Data for this exercise -
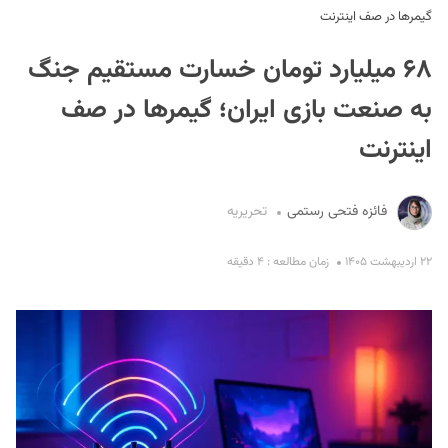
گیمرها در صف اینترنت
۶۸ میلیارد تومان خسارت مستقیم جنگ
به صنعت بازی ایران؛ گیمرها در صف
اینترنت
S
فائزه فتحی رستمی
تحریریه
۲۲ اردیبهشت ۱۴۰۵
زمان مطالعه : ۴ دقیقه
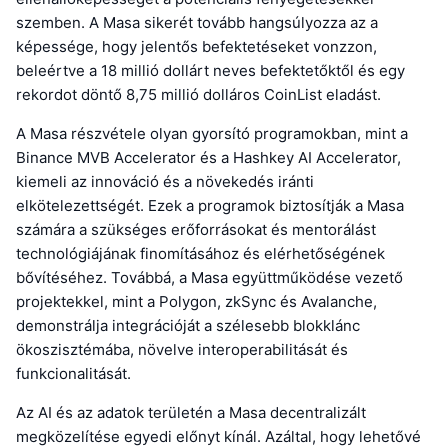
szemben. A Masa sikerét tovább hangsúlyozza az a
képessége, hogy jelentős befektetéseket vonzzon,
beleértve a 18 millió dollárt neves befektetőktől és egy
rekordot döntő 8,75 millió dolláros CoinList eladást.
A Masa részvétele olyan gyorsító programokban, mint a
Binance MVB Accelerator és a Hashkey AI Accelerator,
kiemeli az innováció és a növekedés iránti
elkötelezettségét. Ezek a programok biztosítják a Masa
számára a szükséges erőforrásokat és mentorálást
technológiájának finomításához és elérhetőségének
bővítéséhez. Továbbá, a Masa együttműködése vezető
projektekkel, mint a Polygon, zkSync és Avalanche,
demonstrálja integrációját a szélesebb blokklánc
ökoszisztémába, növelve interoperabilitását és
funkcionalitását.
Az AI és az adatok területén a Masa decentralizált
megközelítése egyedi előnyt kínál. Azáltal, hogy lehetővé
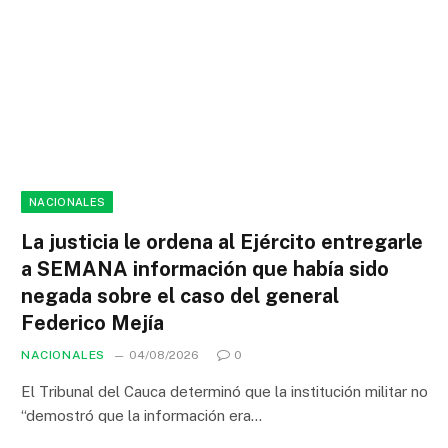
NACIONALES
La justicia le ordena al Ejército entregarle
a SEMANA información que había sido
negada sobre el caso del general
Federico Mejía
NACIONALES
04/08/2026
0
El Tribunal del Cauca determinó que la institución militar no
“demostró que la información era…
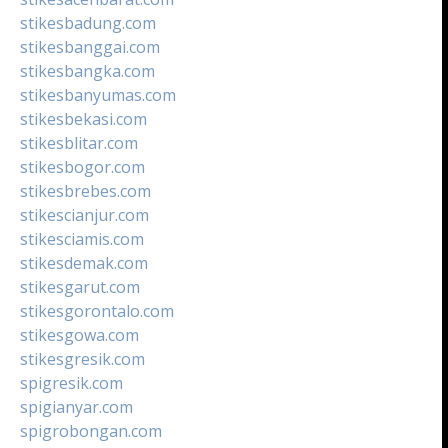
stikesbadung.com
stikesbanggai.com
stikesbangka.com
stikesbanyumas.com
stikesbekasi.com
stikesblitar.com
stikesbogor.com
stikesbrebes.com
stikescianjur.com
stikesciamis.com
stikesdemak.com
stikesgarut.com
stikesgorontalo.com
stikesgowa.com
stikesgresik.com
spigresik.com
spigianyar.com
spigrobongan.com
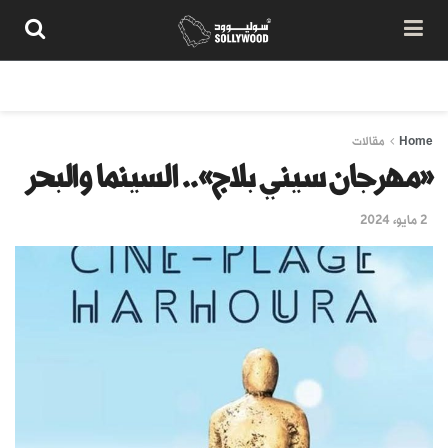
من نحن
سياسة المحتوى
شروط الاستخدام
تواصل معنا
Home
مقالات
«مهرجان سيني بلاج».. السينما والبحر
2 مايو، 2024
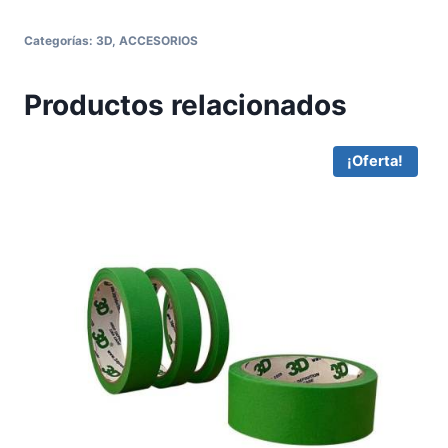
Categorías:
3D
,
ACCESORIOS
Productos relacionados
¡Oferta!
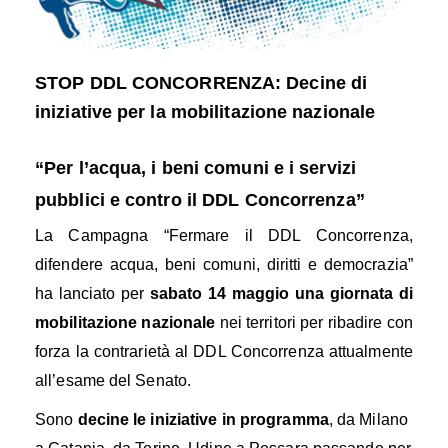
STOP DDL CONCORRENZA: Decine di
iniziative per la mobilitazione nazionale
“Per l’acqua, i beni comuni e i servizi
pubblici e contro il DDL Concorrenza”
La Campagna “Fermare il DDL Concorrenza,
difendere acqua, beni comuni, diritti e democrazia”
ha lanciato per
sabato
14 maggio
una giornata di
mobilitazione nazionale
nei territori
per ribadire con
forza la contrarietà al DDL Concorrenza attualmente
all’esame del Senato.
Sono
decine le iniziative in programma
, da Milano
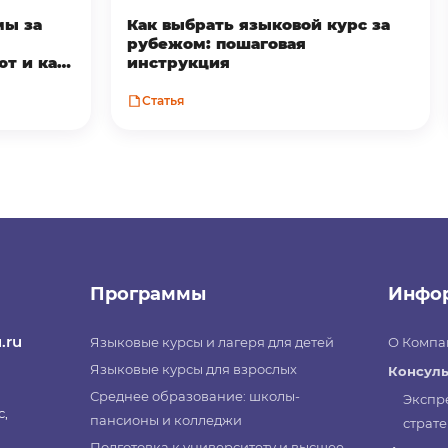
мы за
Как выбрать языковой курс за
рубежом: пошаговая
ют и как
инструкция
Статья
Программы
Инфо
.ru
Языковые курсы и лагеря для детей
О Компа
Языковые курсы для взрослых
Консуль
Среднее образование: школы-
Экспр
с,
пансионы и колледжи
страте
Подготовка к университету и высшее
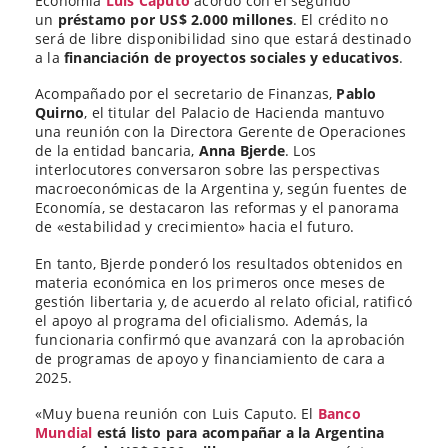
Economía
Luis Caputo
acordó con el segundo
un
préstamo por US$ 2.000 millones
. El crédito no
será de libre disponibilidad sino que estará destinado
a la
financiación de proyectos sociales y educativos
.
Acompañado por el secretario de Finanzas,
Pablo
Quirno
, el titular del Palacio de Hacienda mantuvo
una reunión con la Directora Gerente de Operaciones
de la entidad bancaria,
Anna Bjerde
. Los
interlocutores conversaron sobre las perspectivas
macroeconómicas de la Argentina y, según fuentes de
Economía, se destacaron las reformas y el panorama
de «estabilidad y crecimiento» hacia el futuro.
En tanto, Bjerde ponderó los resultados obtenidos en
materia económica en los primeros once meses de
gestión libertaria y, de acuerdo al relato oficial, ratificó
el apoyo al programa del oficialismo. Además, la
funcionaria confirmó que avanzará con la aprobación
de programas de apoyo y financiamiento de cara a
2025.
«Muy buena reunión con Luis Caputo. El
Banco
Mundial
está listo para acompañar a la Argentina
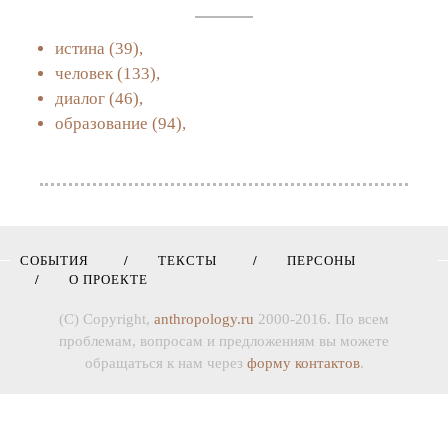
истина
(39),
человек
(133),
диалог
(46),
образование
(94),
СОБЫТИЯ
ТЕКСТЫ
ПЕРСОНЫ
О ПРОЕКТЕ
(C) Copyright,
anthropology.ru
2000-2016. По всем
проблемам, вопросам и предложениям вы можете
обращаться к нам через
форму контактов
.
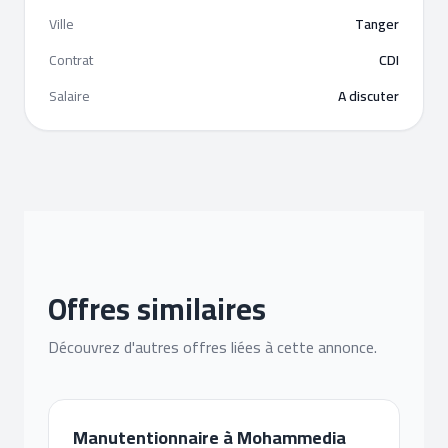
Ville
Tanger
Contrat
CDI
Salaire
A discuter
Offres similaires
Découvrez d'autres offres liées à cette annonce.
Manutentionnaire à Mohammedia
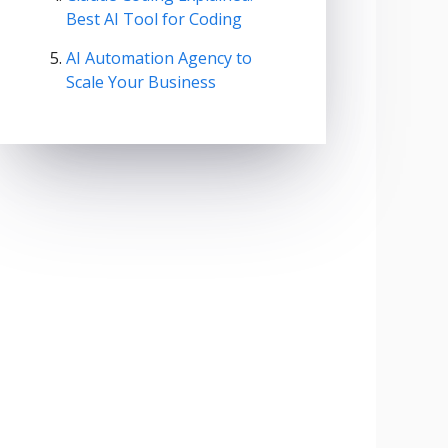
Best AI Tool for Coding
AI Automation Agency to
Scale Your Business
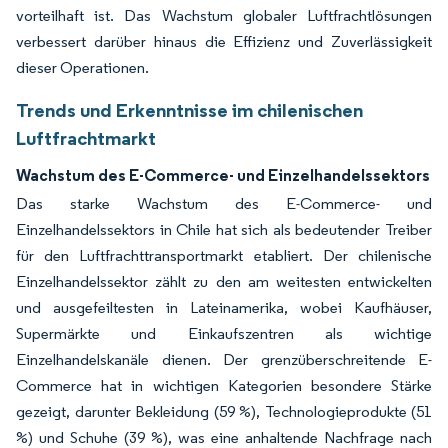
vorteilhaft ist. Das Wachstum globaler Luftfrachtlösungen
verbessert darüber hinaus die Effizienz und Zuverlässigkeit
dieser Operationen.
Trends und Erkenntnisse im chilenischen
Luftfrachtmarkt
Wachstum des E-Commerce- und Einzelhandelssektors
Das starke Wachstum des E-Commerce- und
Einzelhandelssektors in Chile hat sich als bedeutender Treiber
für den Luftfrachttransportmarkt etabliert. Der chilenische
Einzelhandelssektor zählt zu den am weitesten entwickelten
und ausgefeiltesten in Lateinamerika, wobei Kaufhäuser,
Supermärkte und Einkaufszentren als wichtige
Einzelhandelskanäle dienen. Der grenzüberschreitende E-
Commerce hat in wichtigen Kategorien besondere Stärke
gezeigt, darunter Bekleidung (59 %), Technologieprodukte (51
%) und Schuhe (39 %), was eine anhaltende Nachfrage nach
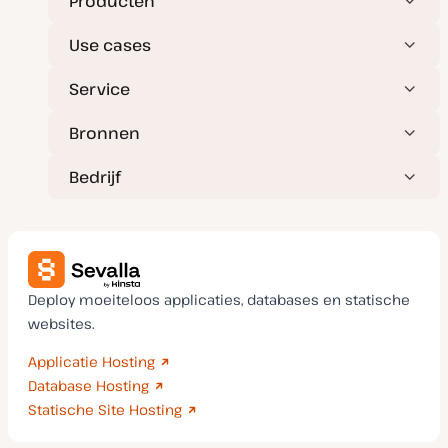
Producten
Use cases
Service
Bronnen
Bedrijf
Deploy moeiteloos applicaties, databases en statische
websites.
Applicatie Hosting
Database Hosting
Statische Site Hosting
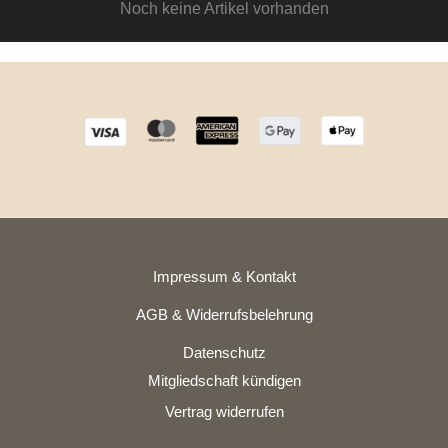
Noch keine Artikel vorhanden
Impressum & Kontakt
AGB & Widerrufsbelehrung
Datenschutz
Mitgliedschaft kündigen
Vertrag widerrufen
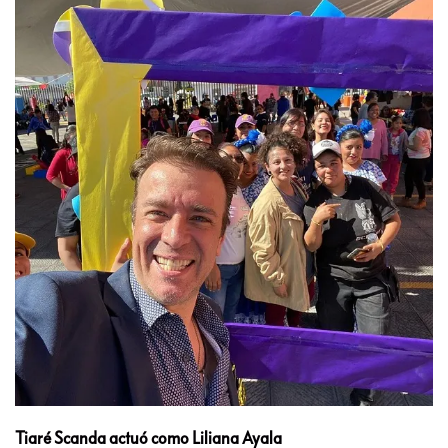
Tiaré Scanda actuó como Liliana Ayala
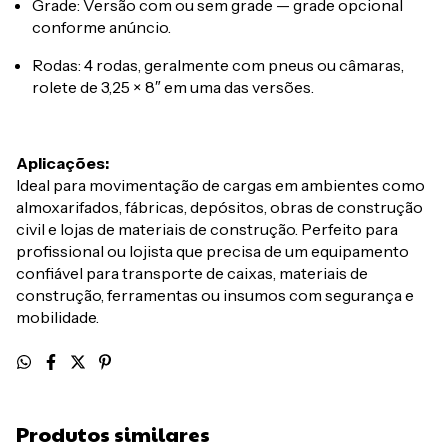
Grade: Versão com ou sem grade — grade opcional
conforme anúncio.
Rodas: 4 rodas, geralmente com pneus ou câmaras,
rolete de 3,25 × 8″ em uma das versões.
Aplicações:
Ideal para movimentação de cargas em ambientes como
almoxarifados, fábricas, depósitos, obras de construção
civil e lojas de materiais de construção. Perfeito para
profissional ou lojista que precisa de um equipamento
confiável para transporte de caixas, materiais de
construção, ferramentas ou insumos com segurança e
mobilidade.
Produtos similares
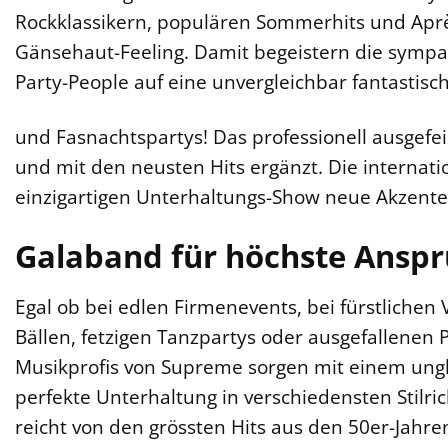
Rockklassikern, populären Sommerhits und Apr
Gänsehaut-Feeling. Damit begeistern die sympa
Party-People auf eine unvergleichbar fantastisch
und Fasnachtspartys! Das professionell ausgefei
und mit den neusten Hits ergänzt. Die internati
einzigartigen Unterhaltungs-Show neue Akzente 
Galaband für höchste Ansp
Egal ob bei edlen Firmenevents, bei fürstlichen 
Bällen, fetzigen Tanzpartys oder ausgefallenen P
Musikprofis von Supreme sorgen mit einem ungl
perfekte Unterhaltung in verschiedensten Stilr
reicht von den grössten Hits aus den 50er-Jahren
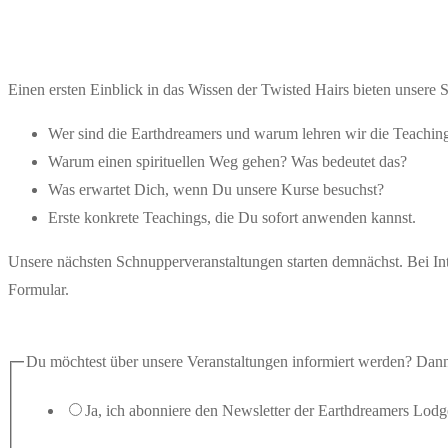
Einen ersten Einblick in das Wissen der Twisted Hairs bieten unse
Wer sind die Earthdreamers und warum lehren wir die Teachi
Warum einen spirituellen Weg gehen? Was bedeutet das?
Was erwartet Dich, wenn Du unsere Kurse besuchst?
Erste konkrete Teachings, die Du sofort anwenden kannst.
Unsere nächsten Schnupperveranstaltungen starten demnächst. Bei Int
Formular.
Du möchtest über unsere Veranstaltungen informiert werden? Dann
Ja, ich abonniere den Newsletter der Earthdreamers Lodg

What you should do - Could you count how many lines in the records contain the word "Luis"? Only the number is needed.

Finished task - 2